Having no interest in such shows, and at this point having no TV connection either (no great loss) I read this piece with some interest. I write about online dating a lot, and about relationships. My experience is tinged by the reality that I’m 67, but I’m also a serious outlier. I do epic international adventure travel, at least until I got home from Africa this past March. Prize winning author, bodybuilder for 46 years, serious athlete. And even at this age, I’m considered very attractive. When it comes to dating, what stood out for me in your piece was the very real challenge around physical connection. Couple truths here and I can only speak for myself. Please keep this in mind: I’ve been single most of my adult life, my “number” as it is euphemistically referred to is very high, and I mean VERY high, for I have been sexually active for fifty years, like men, like sex and am unapologetic about it.
Despite the fact that being able to match a fundamental value set is critically important, there is that whole issue of how Nature designs us to have preferences. While you’re absolutely right about phobias, the way I come at this is that there is also what drives what we find sexy or engaging. If someone smells wrong (and this is borne up by research) it ain’t happening. I can tell you within five seconds of kissing a man if he is going to be a massive flop in bed. For my part, that is about 95% of the time. Sorry to say, but that’s been my experience. As an athlete, I do not find flab or slop attractive. A wonderful human being he might be, but for those of us for whom exercise and physical vitality are essential values (and clearly it varies widely) a guy who doesn’t share my commitment is going to get right cranky about how much time I commit to health. In my line of work, if you don’t, you die. That simple. And, as I have written elsewhere, I’d rather French kiss a bulldog than have sex with a guy who does not take care of his health. For that particular domino is essential to all the other aspects of personal development. Without a healthy body it’s harder to spend time working on all our other parts. While there are plenty of exceptions (Stephen Hawking for one), I have found that being able to enjoy good health has fed the commitment to intellectual, emotional and other spheres. Not at the expense of, but as a part of. Important distinction.

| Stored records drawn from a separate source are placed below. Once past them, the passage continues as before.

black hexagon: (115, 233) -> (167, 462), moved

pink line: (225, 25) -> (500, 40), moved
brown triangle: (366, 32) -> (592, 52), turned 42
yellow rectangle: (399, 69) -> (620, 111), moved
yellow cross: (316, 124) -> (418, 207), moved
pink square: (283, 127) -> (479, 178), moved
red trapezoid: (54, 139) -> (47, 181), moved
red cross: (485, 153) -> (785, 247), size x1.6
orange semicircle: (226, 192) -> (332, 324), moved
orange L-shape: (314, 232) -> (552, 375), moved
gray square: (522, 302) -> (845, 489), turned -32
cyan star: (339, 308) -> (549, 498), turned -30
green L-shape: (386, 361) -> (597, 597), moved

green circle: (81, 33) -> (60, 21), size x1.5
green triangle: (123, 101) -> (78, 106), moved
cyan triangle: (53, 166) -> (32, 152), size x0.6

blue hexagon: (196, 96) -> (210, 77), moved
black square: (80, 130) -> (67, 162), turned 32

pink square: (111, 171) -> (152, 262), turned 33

One of my best friends last year married a man that nobody ever thought she would. She’s Black, gorgeous, bright. She married a Missouri Ozark boy with a comb-over. Who knew? She wanted to be married. They found each other on e-harmony. Those things do happen, but I think that there is a kind of internal trade-off that we make so that we get what we ultimately want. In her case: security, safety, a man who worships her, protects her, helps her feel safe and settled. She has that. He and I don’t get along but that doesn’t keep us from continuing to be very close.

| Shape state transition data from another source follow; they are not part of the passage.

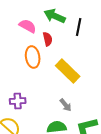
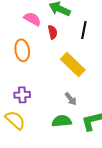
black line: (79, 27) -> (84, 30), moved
orange ellipse: (33, 57) -> (22, 50), moved

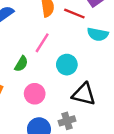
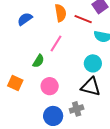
cyan circle: (67, 65) -> (93, 63), moved

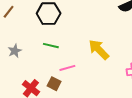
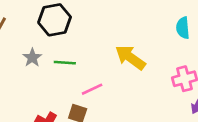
gray star: (15, 51) -> (32, 58), moved

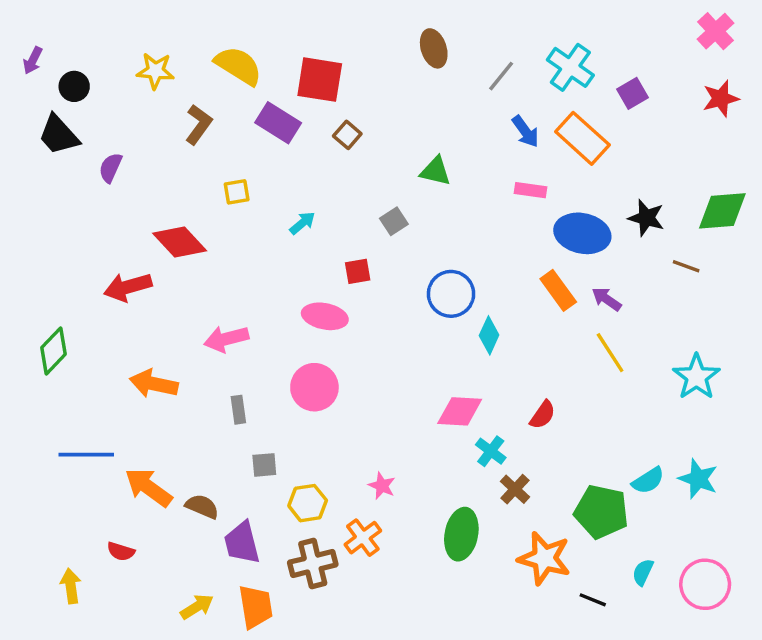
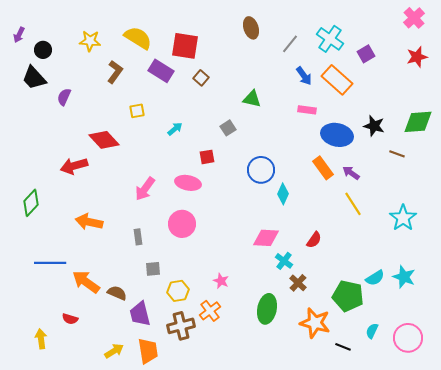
pink arrow: (226, 339) -> (145, 189), moved, turned -40

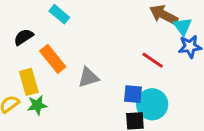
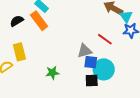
orange rectangle: (53, 59) -> (39, 21), moved
gray triangle: (88, 77) -> (85, 51), moved
green star: (37, 105) -> (52, 73), moved

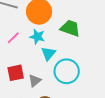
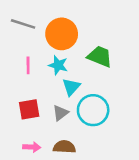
pink line: (13, 38) -> (28, 65), turned -48
gray triangle: (35, 81) -> (60, 113), moved

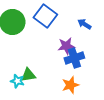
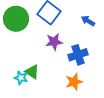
purple star: (66, 46) -> (54, 42), moved
green triangle: (28, 75) -> (32, 72), turned 42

The older I get, the more experience I’ve had the pickier I become. I have always dated much younger men, and these days that is largely driven by two things. They have a commitment to fitness. The best ones don’t carry the baggage of the brutish men of the Boomer generation who fire angry darts at me more often than not because I am in superb shape at this age and will not end up a someone’s wet nurse. While I would at this late juncture be quite happy not dating again, given the extraordinary paucity of emotionally mature men later in life who are vulnerable, personally responsible, in shape, happy, have their own home/life/joy etc. I haven’t given up. But here’s the piece: I have met guys, on occasion, who have a lot of that, and there is NOTHING that even hints at physical chemistry on my part. The first kiss slammed the door on any future intimacy. I am sick and tired to death of inept lovers and lousy intimacy. And I am not in the business of trying to teach a fifty year old man sensuality and how to kiss. If he can’t do it by now…kindly. We’re done here.
In our ridiculous rush to shove people together in some semblance of happily ever after, we forget that this is a deeply complex, very messy process, involving a billion factors from upbringing to the afore-mentioned -isms to personal preferences. I’ve dated across culture, age, race, religion, body type, you name it. And it has been whittled down to something very, very specific. While there are some accommodations you make as you age (I have no notions of dating Henry Cavill, for example…but I would hahahaha) there are some I wouldn’t dream of changing. As is my right. Ultimately all this has led to my preferring my own company to most, other than friends. Or my beloved animals. While to a degree that’s too bad, frankly as I home in on 70, I am these days more interested in ensuring I can still ride a very, very spicy horse than I am having an inept man try to ride me. But that’s just me.